Innovative community recycler Xtreme Zero Waste in Raglan has been developing a centre of excellence featuring industry best practice infrastructure.

It was awarded $25,000 for a bin lifter, hopper, conveyer and container for glass recycling. This equipment will not only reduce manual handling but display industry best practice to the tour groups it hosts and those taking part in Zero Waste Network training at the centre.

Ruapehu District Council – replace aging infrastructure

A grant of $28,000 will help the Ruapehu District Council build new glass storage bunkers at its Taumarunui Refuse Transfer Station to address the increasing volume of glass collected for recycling.

The transfer station serves as a hub the council and its satellite recycling centres. The previous bunkers were no longer fit for purpose which caused contamination and loss of glass which could otherwise have been recycled.

Central Otago District Council – improve public place glass recycling

New public place glass recycling bins in Clyde are already seeing heavy use.

The council has contract Alexandra Wastebusters to collect glass from public place recycling in the township of Clyde during peak holiday seasons – and send the glass for recycling instead of to landfill.

There is currently a public place glass recycling skip, but glass from the skip bin is mostly landfilled or occasionally stockpiled. A $500 grant from the GPF paid for wheelie bins at the public glass recycling area, which Wastebusters service with the glass going to Auckland to be recycled.

The bins were installed on December 20 and Wastebusters have been collecting three to four, full 240L bins a week.

Palmerston North City Council – extend storage bunkers

The council was awarded $8,648 to help extend its current glass storage bunker’s concrete pad to increase capacity and improve health and safety. The growth of the city has seen an increase in recycled glass, with the new bunkers expected to see an additional 500 tonnes a year.

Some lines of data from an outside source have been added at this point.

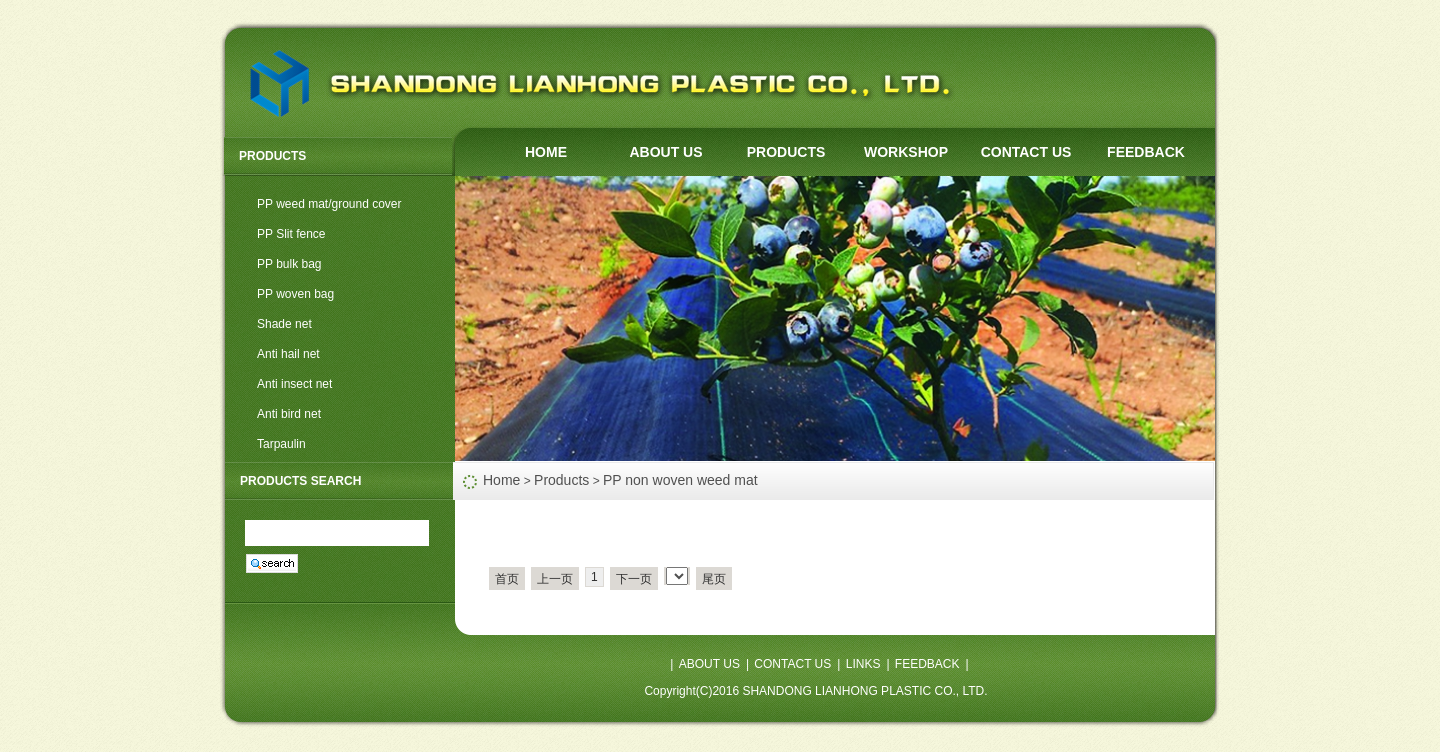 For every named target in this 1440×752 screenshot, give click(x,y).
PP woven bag (295, 294)
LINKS (863, 664)
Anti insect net (294, 384)
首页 (507, 579)
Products (561, 480)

Clevedon Village Market – separate glass recycling bin

The popular Clevedon Village Market is working towards greater sustainability.

The market is working towards reducing the volume of compostable and glass packaging going to landfill due to a lack of infrastructure.

A grant of $500 was awarded for a glass recycling bin and to help educate the public on its use.

9Hazels – refillable glass containers

9Hazels is a Lower Hutt-based start-up which makes hazelnut products and wants to use glass containers for a refill scheme.

A grant of $3,999 will allow the company to buy the containers needed to get the scheme off the ground. It believes using glass will give it a commercial/marketing advantage.

Northland Waste – new glass storage bunkers

Far North District Council’s Russell Transfer Station is managed by Northland Waste, which is reorganising the site into a resource recovery park focussed on waste reduction.

Part of this work involves new glass storage bunkers, thanks to a GPF grant of $35,000. The old bunkers are too small and resulted in glass being rejected or downcycled.